Thinking About Photography
Dedicated to expanding our ideas about photography
Sarah Christianson
© Sarah Christianson, Christianson farm with new saplings, 2007
Homeplace, 2005-2013
"The search for homeplace is the mythical search for the axis mundi, for a center, for some place to stand, for something to hang on to." —Lucy Lippard, from The Lure of the Local
For me, home is a 1200-acre farm in the Red River Valley of North Dakota. Its original 160 acres were homesteaded in 1884 by my great-great grandfather, who emigrated from Norway. My parents are the fourth, and last, consecutive generation to work our land, as my siblings and I have all moved away to pursue other careers. These circumstances, and the realization that I was part of a larger rural exodus, provided me with the impetus to document our farm at this critical junction. I combine my images with materials from my family's archive to create a rich, multi-layered narrative about family tradition, agriculture, emigration, and the passage of time. Homeplace is my contribution to the farm's palimpsest, and it is a document that will provide evidence of its story to future generations.
@ Sarah Christianson, My parents, Dale & Rose, 2008
© Sarah Christianson, Entryway, 2008
Although I grew up on the farm, I was never really involved in its operation. I don’t know if this was a conscious decision my parents made, but I do know that they both grew up working on farms from a young age. Perhaps they wanted something different for us.
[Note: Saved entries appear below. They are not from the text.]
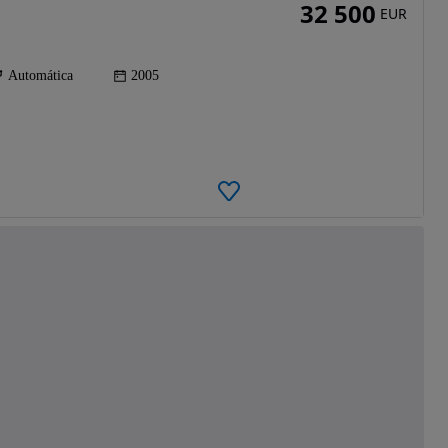
32 500
EUR
Automática
2005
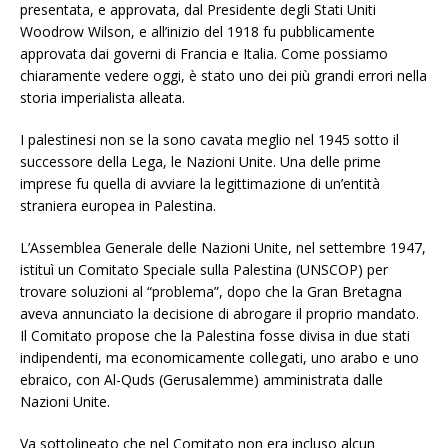
presentata, e approvata, dal Presidente degli Stati Uniti
Woodrow Wilson, e all’inizio del 1918 fu pubblicamente
approvata dai governi di Francia e Italia. Come possiamo
chiaramente vedere oggi, è stato uno dei più grandi errori nella
storia imperialista alleata.
I palestinesi non se la sono cavata meglio nel 1945 sotto il
successore della Lega, le Nazioni Unite. Una delle prime
imprese fu quella di avviare la legittimazione di un’entità
straniera europea in Palestina.
L’Assemblea Generale delle Nazioni Unite, nel settembre 1947,
istituì un Comitato Speciale sulla Palestina (UNSCOP) per
trovare soluzioni al “problema”, dopo che la Gran Bretagna
aveva annunciato la decisione di abrogare il proprio mandato.
Il Comitato propose che la Palestina fosse divisa in due stati
indipendenti, ma economicamente collegati, uno arabo e uno
ebraico, con Al-Quds (Gerusalemme) amministrata dalle
Nazioni Unite.
Va sottolineato che nel Comitato non era incluso alcun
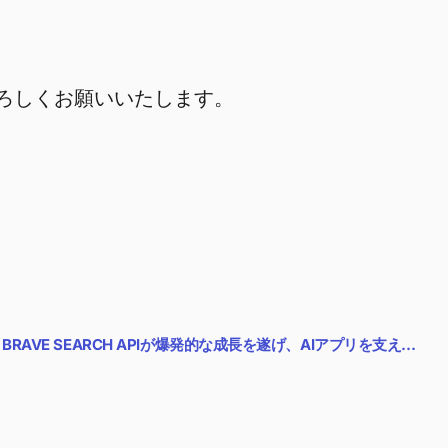
よろしくお願いいたします。
:
BRAVE SEARCH APIが爆発的な成長を遂げ、AIアプリを支え…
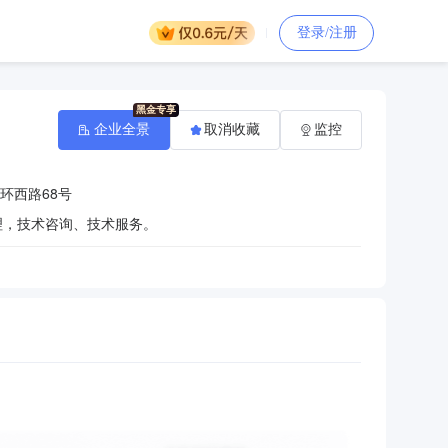
登录/注册
企业全景
取消收藏
监控
环西路68号
理，技术咨询、技术服务。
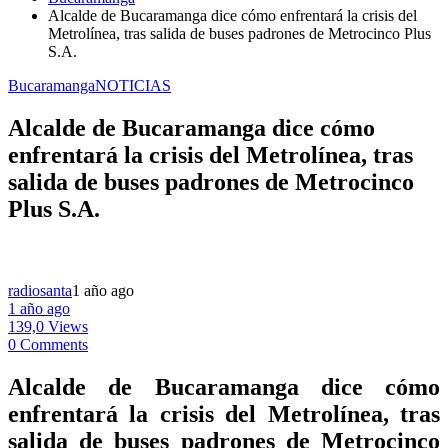
Alcalde de Bucaramanga dice cómo enfrentará la crisis del
Metrolínea, tras salida de buses padrones de Metrocinco Plus
S.A.
Bucaramanga
NOTICIAS
Alcalde de Bucaramanga dice cómo
enfrentará la crisis del Metrolínea, tras
salida de buses padrones de Metrocinco
Plus S.A.
radiosanta
1 año ago
1 año ago
139,0 Views
0 Comments
Alcalde de Bucaramanga dice cómo
enfrentará la crisis del Metrolínea, tras
salida de buses padrones de Metrocinco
Mom was never going to marry a farmer, much less be one, even though she had been “well trained for it.” However, her fate was sealed when she met my father on a blind date. She would always help him out in the field, even when she was working as a nurse in town. Then, when Grandpa Everett died in 2003, she became Dad’s sole “hired hand”—his words, not mine.
© Sarah Christianson, Mom storing soybeans at home, 2008
© Sarah Christianson, Dad, spring planting, 2007
Twelve hundred acres is just enough for the two of them to manage alone. They work symbiotically. While Dad plants in the spring, Mom prepares the next field by cultivating it. While Dad combines in the fall, Mom hauls the crops. She either takes them home to be stored in grain bins or brings them to local elevators, Buxton, Shelley, or Alton, to fulfill contracts. Over the winter, they sell everything that is stored at home—when the prices are right—and haul it to the elevator. From there, the crops can go anywhere. One year, our soybeans were part of a shipment to Norway, where they were dumped in the fjords to feed the fish. Talk about things coming full circle!
Homeplace was published by Daylight Books in 2013, with an introduction from Arnold R. Alanen.